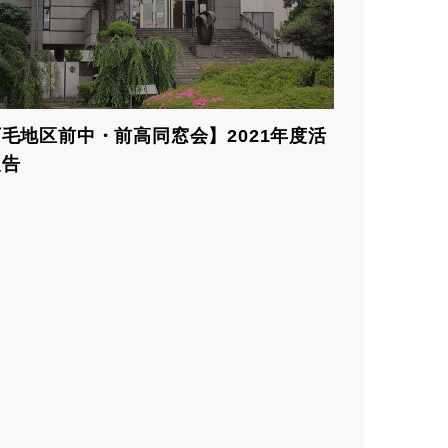
毛地区前中・前高同窓会】2021年度活
報告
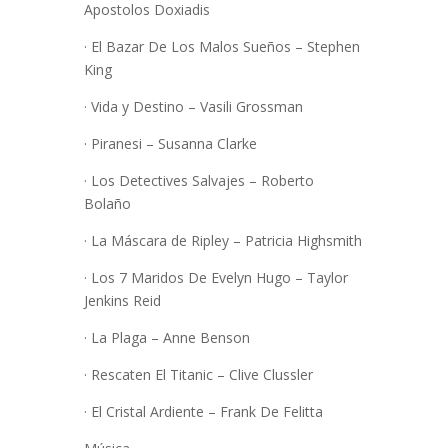
Apostolos Doxiadis
· El Bazar De Los Malos Sueños – Stephen
King
· Vida y Destino – Vasili Grossman
· Piranesi – Susanna Clarke
· Los Detectives Salvajes – Roberto
Bolaño
· La Máscara de Ripley – Patricia Highsmith
· Los 7 Maridos De Evelyn Hugo – Taylor
Jenkins Reid
· La Plaga – Anne Benson
· Rescaten El Titanic – Clive Clussler
· El Cristal Ardiente – Frank De Felitta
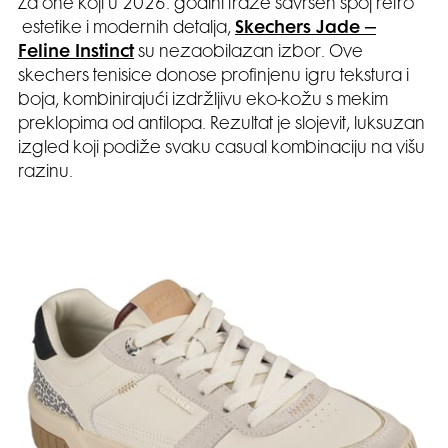
Za one koji u 2026. godini traže savršen spoj retro
estetike i modernih detalja,
Skechers Jade –
Feline Instinct
su nezaobilazan izbor. Ove
skechers tenisice donose profinjenu igru tekstura i
boja, kombinirajući izdržljivu eko-kožu s mekim
preklopima od antilopa. Rezultat je slojevit, luksuzan
izgled koji podiže svaku casual kombinaciju na višu
razinu.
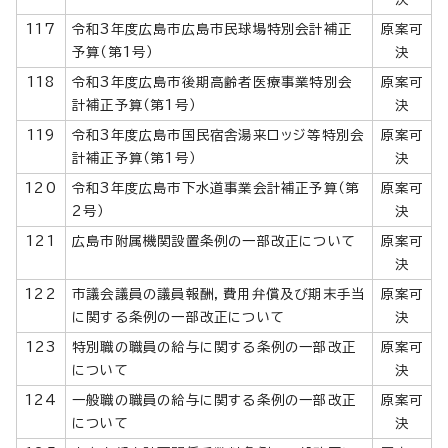
117
令和3年度広島市広島市民球場特別会計補正
原案可
予算（第1号）
決
118
令和3年度広島市後期高齢者医療事業特別会
原案可
計補正予算（第1号）
決
119
令和3年度広島市国民宿舎湯来ロッジ等特別会
原案可
計補正予算（第1号）
決
120
令和3年度広島市下水道事業会計補正予算（第
原案可
2号）
決
121
広島市附属機関設置条例の一部改正について
原案可
決
122
市議会議員の議員報酬，費用弁償及び期末手当
原案可
に関する条例の一部改正について
決
123
特別職の職員の給与に関する条例の一部改正
原案可
について
決
124
一般職の職員の給与に関する条例の一部改正
原案可
について
決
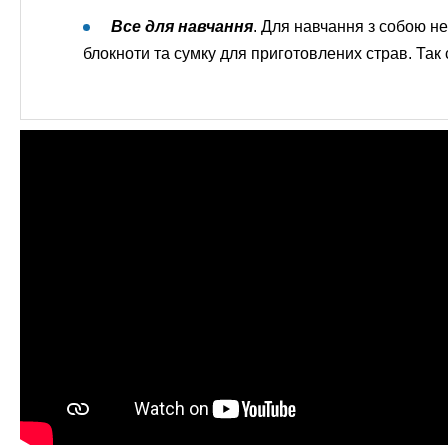
Все для навчання
. Для навчання з собою не
блокноти та сумку для приготовлених страв. Так 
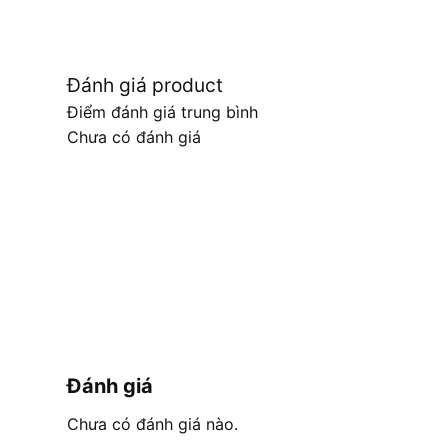
Đánh giá product
Điểm đánh giá trung bình
Chưa có đánh giá
Đánh giá
Chưa có đánh giá nào.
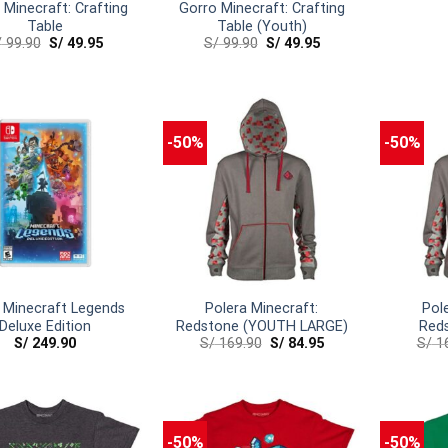
 Minecraft: Crafting
Gorro Minecraft: Crafting
Table
Table (Youth)
/
99.90
S/
49.95
S/
99.90
S/
49.95
-50%
-50%
 Minecraft Legends
Polera Minecraft:
Pol
Deluxe Edition
Redstone (YOUTH LARGE)
Red
S/
249.90
S/
169.90
S/
84.95
S/
16
-50%
-50%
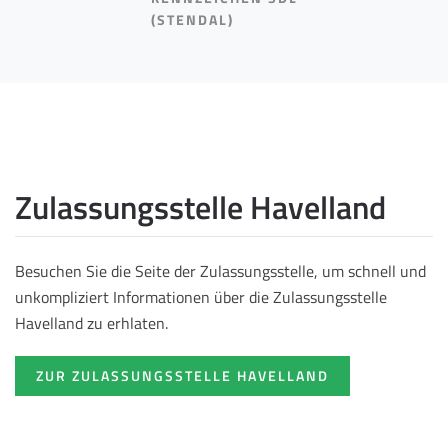
(STENDAL)
Zulassungsstelle Havelland
Besuchen Sie die Seite der Zulassungsstelle, um schnell und
unkompliziert Informationen über die Zulassungsstelle
Havelland zu erhlaten.
ZUR ZULASSUNGSSTELLE HAVELLAND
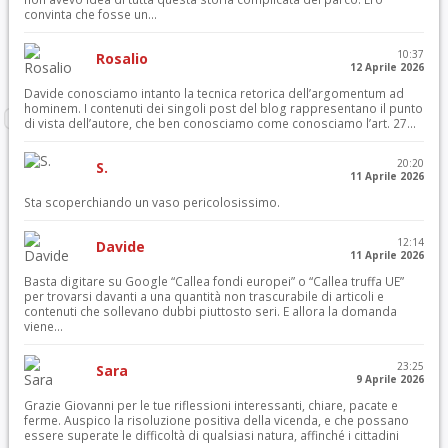
convinta che fosse un...
10:37
Rosalio
12 Aprile 2026
Davide conosciamo intanto la tecnica retorica dell’argomentum ad
hominem. I contenuti dei singoli post del blog rappresentano il punto
di vista dell’autore, che ben conosciamo come conosciamo l’art. 27...
20:20
S.
11 Aprile 2026
Sta scoperchiando un vaso pericolosissimo.
12:14
Davide
11 Aprile 2026
Basta digitare su Google “Callea fondi europei” o “Callea truffa UE”
per trovarsi davanti a una quantità non trascurabile di articoli e
contenuti che sollevano dubbi piuttosto seri. E allora la domanda
viene...
23:25
Sara
9 Aprile 2026
Grazie Giovanni per le tue riflessioni interessanti, chiare, pacate e
ferme. Auspico la risoluzione positiva della vicenda, e che possano
essere superate le difficoltà di qualsiasi natura, affinché i cittadini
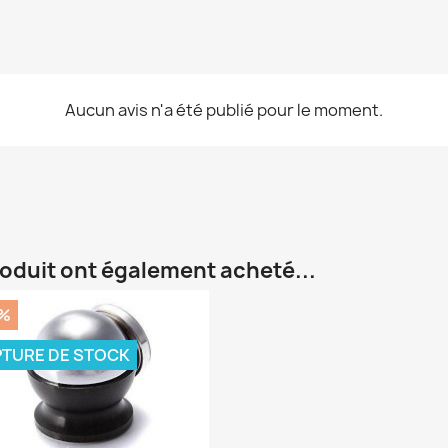
Aucun avis n'a été publié pour le moment.
roduit ont également acheté...
%
TURE DE STOCK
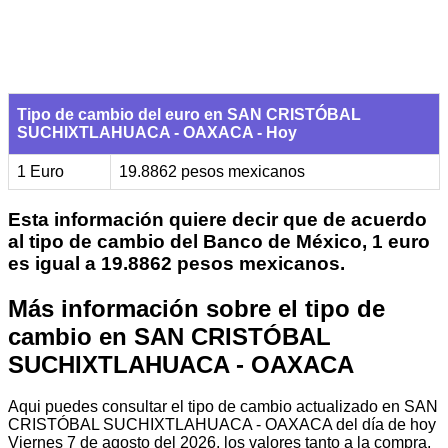
Tipo de cambio del euro en SAN CRISTÓBAL
SUCHIXTLAHUACA - OAXACA - Hoy
1 Euro
19.8862 pesos mexicanos
Esta información quiere decir que de acuerdo
al tipo de cambio del Banco de México, 1 euro
es igual a 19.8862 pesos mexicanos.
Más información sobre el tipo de
cambio en SAN CRISTÓBAL
SUCHIXTLAHUACA - OAXACA
Aqui puedes consultar el tipo de cambio actualizado en SAN
CRISTÓBAL SUCHIXTLAHUACA - OAXACA del día de hoy
Viernes 7 de agosto del 2026, los valores tanto a la compra,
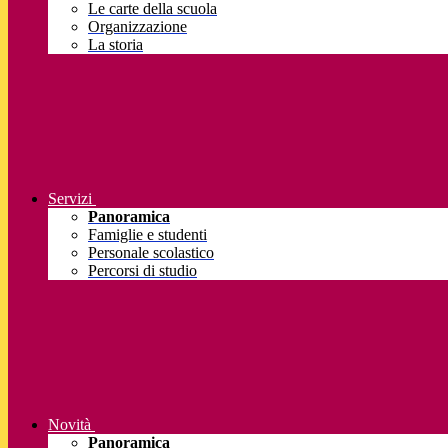
Le carte della scuola
Organizzazione
La storia
Servizi
Panoramica
Famiglie e studenti
Personale scolastico
Percorsi di studio
Novità
Panoramica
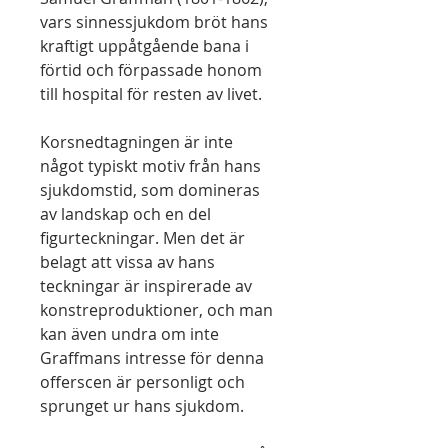
vars sinnessjukdom bröt hans
kraftigt uppåtgående bana i
förtid och förpassade honom
till hospital för resten av livet.
Korsnedtagningen är inte
något typiskt motiv från hans
sjukdomstid, som domineras
av landskap och en del
figurteckningar. Men det är
belagt att vissa av hans
teckningar är inspirerade av
konstreproduktioner, och man
kan även undra om inte
Graffmans intresse för denna
offerscen är personligt och
sprunget ur hans sjukdom.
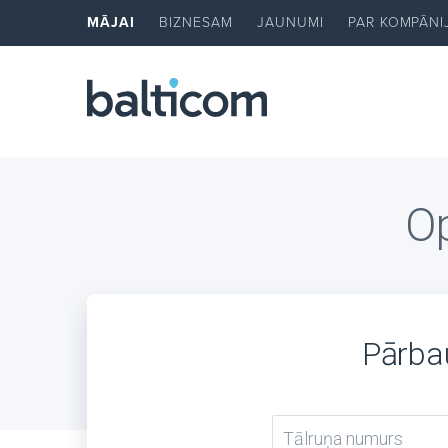
MĀJAI
BIZNESAM
JAUNUMI
PAR KOMPĀNI
Op
Pārbau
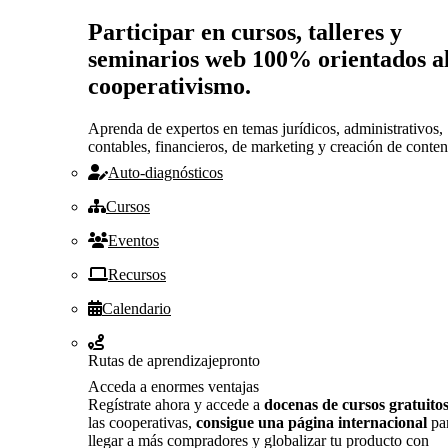
Participar en cursos, talleres y
seminarios web 100% orientados a
cooperativismo.
Aprenda de expertos en temas jurídicos, administrativos,
contables, financieros, de marketing y creación de conten
Auto-diagnósticos
Cursos
Eventos
Recursos
Calendario
Rutas de aprendizaje
pronto
Acceda a enormes ventajas
Regístrate ahora y accede a
docenas de cursos gratuito
las cooperativas,
consigue una página internacional
pa
llegar a más compradores y globalizar tu producto con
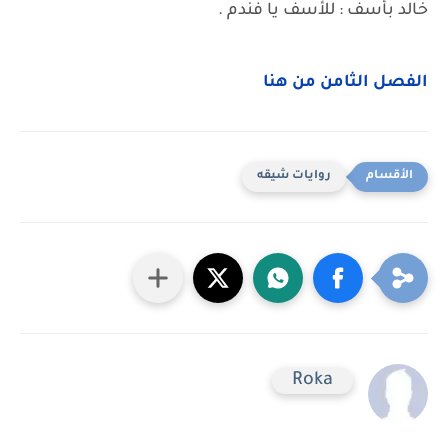
خالد بأسف : للأسف يا فندم .
الفصل الثامن من هنا
روايات شيقه
Roka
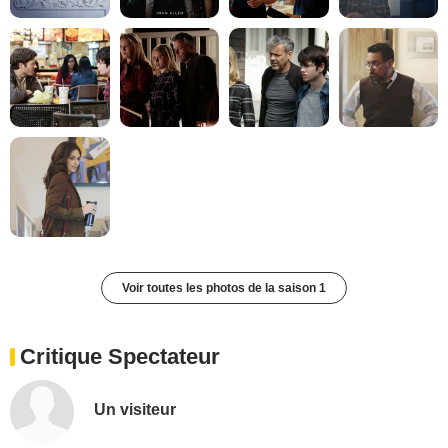
Voir toutes les photos de la saison 1
Critique Spectateur
Un visiteur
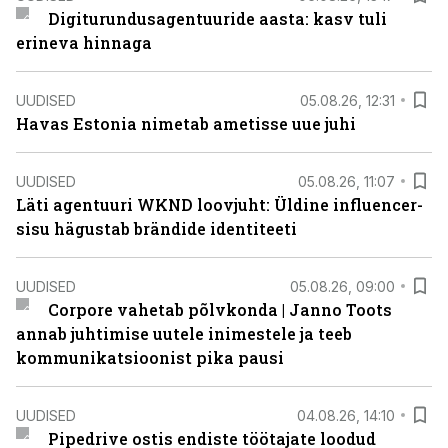
Digiturundusagentuuride aasta: kasv tuli
erineva hinnaga
UUDISED
05.08.26, 12:31
Havas Estonia nimetab ametisse uue juhi
UUDISED
05.08.26, 11:07
Läti agentuuri WKND loovjuht: Üldine influencer-
sisu hägustab brändide identiteeti
UUDISED
05.08.26, 09:00
Corpore vahetab põlvkonda | Janno Toots
annab juhtimise uutele inimestele ja teeb
kommunikatsioonist pika pausi
UUDISED
04.08.26, 14:10
Pipedrive ostis endiste töötajate loodud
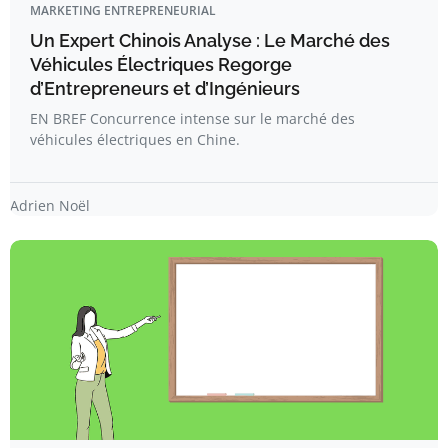
MARKETING ENTREPRENEURIAL
Un Expert Chinois Analyse : Le Marché des
Véhicules Électriques Regorge
d’Entrepreneurs et d’Ingénieurs
EN BREF Concurrence intense sur le marché des
véhicules électriques en Chine.
Adrien Noël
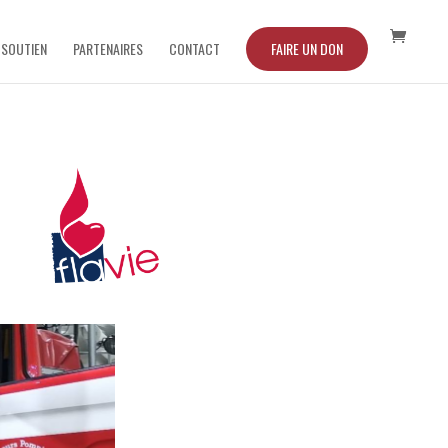
 SOUTIEN
PARTENAIRES
CONTACT
FAIRE UN DON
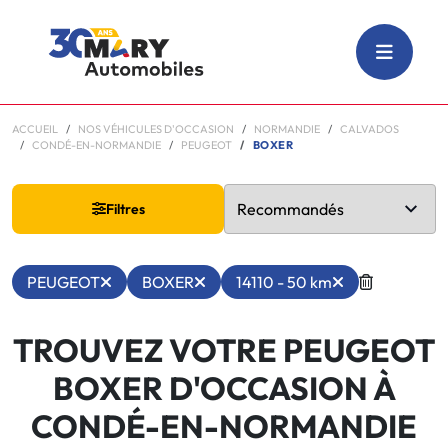
ACCUEIL
NOS VÉHICULES D'OCCASION
NORMANDIE
CALVADOS
CONDÉ-EN-NORMANDIE
PEUGEOT
BOXER
Filtres
PEUGEOT
BOXER
14110 - 50 km
TROUVEZ VOTRE PEUGEOT
BOXER D'OCCASION À
CONDÉ-EN-NORMANDIE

____________________

In the preceding material, find each line holding the word "SUCHIXTLAHUACA" and copy it out.

SUCHIXTLAHUACA - OAXACA - Hoy
SUCHIXTLAHUACA - OAXACA
CRISTÓBAL SUCHIXTLAHUACA - OAXACA del día de hoy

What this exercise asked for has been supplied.